While black will never exactly be dethroned, a new hue is starting to seep through the design world: aqua. On runways in New York City last month tipping the spring 2005 look, influential designers like Narciso Rodriguez and Michael Kors splashed aqua onto everything from bustiers to fur boleros. Their inspirations, they said, were the surfer scene on Brazil's beaches and the watery blues of the Aegean Sea. They probably also owe something to textile trade shows like Paris' Première Vision, which designers visit to get an early look at the trends in fabric prints and colors. And by the time the fashion flock hit Milan for the shows last week, aqua was everywhere: on woven-suede handbags at Bottega Veneta, on washed-linen Burberry trench coats. Even the floor at the kitschy rockabilly-themed D&G show was painted turquoise.
It's hard to pinpoint exactly who decided that spring is to be a bright-blueish sort of season. But forecasting groups like the Color Association and Pantone Inc. are certainly part of the process. These groups are not so much dictatorial color cartels as networks created to choose a palette that's commercially viable over the next two years, so that firms like Benjamin Moore paint, Ralph Lauren and Ford can be on the same proverbial swatch. The idea is that with a little guidance, a business can avoid getting stuck on the markdown rack with the wrong shade of teal.
Determining the right shade of teal is ultimately not that mysterious a process. "We usually look at fashion first," says Leatrice Eiseman, executive director of the Pantone Color Institute. "But color comes from all sorts of influences. For kids' products we often look at upcoming films. Last year, for example, Finding Nemo and Shrek were very influential." (A boon for turquoise and monster green.) "Color is always out there," says Eiseman. "We just have to determine where it's coming from at any given time."

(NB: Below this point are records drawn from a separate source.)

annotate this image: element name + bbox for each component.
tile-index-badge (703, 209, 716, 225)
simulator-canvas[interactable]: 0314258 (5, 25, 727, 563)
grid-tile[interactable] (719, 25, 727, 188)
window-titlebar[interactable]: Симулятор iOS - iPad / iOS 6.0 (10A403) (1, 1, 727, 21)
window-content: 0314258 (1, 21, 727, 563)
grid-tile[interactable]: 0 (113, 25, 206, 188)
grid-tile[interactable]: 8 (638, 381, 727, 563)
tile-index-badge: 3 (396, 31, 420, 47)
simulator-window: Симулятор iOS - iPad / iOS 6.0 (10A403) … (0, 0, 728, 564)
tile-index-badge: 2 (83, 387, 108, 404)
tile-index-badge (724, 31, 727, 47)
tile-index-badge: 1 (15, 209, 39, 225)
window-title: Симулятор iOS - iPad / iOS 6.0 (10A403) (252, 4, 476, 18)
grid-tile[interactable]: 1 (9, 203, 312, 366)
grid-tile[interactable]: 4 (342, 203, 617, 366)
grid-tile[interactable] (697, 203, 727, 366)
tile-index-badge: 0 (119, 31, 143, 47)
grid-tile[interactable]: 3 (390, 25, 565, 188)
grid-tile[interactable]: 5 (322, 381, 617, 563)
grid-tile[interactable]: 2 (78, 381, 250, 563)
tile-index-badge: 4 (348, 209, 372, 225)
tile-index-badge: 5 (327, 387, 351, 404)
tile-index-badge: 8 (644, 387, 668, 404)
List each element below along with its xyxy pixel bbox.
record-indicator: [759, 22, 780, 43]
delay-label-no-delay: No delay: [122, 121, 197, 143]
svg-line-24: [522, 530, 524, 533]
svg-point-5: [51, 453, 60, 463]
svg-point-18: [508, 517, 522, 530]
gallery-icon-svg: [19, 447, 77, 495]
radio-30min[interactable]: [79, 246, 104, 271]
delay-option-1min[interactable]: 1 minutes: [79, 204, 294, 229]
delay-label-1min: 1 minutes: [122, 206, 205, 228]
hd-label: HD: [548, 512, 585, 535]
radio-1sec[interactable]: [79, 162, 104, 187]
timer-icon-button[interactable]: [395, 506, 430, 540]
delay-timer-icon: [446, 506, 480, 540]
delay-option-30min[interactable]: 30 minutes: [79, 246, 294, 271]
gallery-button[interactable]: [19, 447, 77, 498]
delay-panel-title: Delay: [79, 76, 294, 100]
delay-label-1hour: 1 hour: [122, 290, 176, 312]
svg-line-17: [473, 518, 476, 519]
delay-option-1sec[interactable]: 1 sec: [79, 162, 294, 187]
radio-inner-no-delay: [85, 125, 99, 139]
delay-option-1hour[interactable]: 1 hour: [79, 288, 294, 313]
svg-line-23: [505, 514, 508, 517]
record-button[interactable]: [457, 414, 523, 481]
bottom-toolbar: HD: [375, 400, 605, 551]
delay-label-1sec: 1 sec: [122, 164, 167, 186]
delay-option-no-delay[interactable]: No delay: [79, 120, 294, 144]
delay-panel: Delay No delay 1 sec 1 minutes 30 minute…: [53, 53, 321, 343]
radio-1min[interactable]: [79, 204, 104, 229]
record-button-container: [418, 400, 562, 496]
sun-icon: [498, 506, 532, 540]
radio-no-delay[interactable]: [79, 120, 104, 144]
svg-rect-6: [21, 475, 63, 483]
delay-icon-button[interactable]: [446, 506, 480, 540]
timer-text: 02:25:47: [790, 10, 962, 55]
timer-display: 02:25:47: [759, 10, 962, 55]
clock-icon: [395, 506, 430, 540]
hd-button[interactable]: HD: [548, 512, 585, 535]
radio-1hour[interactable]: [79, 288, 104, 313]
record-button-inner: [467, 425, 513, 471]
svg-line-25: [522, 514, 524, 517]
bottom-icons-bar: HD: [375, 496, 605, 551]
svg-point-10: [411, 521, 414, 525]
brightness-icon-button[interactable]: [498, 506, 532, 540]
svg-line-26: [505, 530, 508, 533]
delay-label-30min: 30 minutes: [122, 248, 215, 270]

Sometimes the story behind the hue du jour is about technology. In the 1970s, innovations in polyesters brought dullish tones like avocado and puce into fashion. Other times colors catch on by dint of one person's affection. Nancy Reagan almost single-handedly made red the new black. And any forecaster will tell you that one of the boldest moves in color trending came from the 1998 introduction of the Apple iMac, which brought juicy hues like grape and lime into the mainstream. That may also have been the first recent appearance of aqua.
Don't despair if you've only just plunged into the current pool of oranges and pinks. They will be around for a while. "Pink is a classic example of a color that can resonate in many ways," says Margaret Walch, director of the Color Association. "And orange--well, we thought it was a Howard Johnson's color, but we saw it soften over the course of a few seasons." And if all else fails, try black.